I still have a 4:3 tv. In fact there are probably more than we think. Alough most will have a widescreen in thier living room, many will have a 4:3 tv in bedrooms, kitchens etc. Does anyone have any statistics on how many this is?
Now if ultra wide movies are shown on 4:3 tv set to letterbox, this creates a double letterbox. Half the screen is black, only a centre strip is visible. If they watch in centre cut out, they get part of the picture cut off, but the intense letterbox is reduced to a standard letterbox as if they were watching a normal broadcast in letterbox mode. If a film is cropped to 16:9, and the digibox is set to centre cut out, this could also produce undesirable results on 4:3 tvs. The ultrawide film is now cropped to 4:3, just like it used to be in the olden days of vhs (unless they bought a letterboxed copy) alough it is a center cut out, not a pan and scan, which means important info could be lost in a film if a digibox is set to center cut out.
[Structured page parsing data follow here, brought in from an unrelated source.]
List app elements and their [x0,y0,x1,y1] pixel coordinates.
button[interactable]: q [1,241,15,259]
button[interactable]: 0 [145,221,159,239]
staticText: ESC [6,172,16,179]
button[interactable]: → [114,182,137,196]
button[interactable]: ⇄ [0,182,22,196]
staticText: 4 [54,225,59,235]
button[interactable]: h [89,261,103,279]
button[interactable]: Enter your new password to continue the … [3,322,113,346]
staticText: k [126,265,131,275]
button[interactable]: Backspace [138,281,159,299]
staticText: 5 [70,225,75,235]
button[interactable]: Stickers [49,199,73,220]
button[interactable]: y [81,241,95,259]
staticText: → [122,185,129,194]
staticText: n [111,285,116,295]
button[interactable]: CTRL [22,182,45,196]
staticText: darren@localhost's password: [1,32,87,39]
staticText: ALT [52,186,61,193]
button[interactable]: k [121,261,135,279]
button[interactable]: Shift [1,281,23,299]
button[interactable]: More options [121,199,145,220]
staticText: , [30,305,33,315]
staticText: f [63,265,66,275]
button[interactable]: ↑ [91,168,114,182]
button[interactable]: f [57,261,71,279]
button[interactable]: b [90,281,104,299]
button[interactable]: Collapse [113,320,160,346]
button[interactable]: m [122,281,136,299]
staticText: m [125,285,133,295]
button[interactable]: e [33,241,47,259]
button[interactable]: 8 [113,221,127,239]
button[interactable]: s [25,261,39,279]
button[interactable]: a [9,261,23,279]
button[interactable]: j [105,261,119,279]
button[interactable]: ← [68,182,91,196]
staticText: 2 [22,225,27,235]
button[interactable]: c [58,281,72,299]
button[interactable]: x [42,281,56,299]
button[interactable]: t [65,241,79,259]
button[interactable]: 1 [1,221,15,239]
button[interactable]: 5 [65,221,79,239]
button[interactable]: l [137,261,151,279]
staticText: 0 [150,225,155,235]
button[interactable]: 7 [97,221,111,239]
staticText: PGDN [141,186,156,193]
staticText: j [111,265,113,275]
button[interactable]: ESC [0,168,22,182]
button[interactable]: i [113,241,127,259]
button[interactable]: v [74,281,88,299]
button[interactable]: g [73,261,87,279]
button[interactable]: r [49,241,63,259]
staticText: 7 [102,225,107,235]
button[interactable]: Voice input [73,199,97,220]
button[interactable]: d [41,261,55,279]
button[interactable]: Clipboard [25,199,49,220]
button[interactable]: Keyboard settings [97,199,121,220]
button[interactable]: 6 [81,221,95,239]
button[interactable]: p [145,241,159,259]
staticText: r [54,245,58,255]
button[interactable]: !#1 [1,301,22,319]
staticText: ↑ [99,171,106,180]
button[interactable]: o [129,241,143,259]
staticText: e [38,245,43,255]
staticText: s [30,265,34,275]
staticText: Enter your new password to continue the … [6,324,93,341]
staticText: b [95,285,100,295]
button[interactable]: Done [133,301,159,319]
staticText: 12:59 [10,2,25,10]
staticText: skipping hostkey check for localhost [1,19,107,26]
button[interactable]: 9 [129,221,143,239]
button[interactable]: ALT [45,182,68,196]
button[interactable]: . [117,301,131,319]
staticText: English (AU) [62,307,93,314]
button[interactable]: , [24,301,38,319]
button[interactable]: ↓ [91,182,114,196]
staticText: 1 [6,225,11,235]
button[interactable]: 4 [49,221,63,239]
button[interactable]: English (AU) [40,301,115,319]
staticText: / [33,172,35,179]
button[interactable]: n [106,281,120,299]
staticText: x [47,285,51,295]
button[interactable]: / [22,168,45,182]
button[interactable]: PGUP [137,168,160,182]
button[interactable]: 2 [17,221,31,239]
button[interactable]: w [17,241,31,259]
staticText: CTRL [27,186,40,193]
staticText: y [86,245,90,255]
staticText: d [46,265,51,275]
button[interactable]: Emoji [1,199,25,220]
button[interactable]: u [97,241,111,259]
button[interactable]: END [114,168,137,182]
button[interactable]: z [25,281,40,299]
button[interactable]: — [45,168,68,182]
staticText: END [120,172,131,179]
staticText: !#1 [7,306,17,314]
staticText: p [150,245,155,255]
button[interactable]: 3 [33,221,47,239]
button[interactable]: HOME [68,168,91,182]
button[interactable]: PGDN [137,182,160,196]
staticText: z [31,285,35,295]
Im wondering, when the broadcasters crop a film wider than 16:9 to 16:9, do they simply cut off the sides like a center cut out or do they pan and scan the film?
In conclusion its a tough debate. If they show the film in its original format, viewers see a smaller image and they may not like the black bands. If they crop it, they see a larger, more detailed image but may lose important information. Viewers on small screens will probably prefer the cropped version, whereas viewers on large screens will probably prefer to see all of the picture.
I wonder in which way the channel gets more complaints - viewers complaining about black bars or viewers complaining that they are missing action at the sides.
A possible compromise could be to crop it to in between 16:9 and the original aspect ratio (eg 21:9).
Or maybe as many people watch 4:3 material stretched to 16:9, they wouldnt mind it the other way around, say 21:9 squeezed to 16:9.
Or they could squeeze it a bit and crop it a bit.
Another option which they could do is show the film in its original ratio on the hd channel for hi def tvs and crop/squeeze it for standard def tvs watching the sd channel.
The broadcasters should experiment and see which method works best (ie least complaints) and stick with that.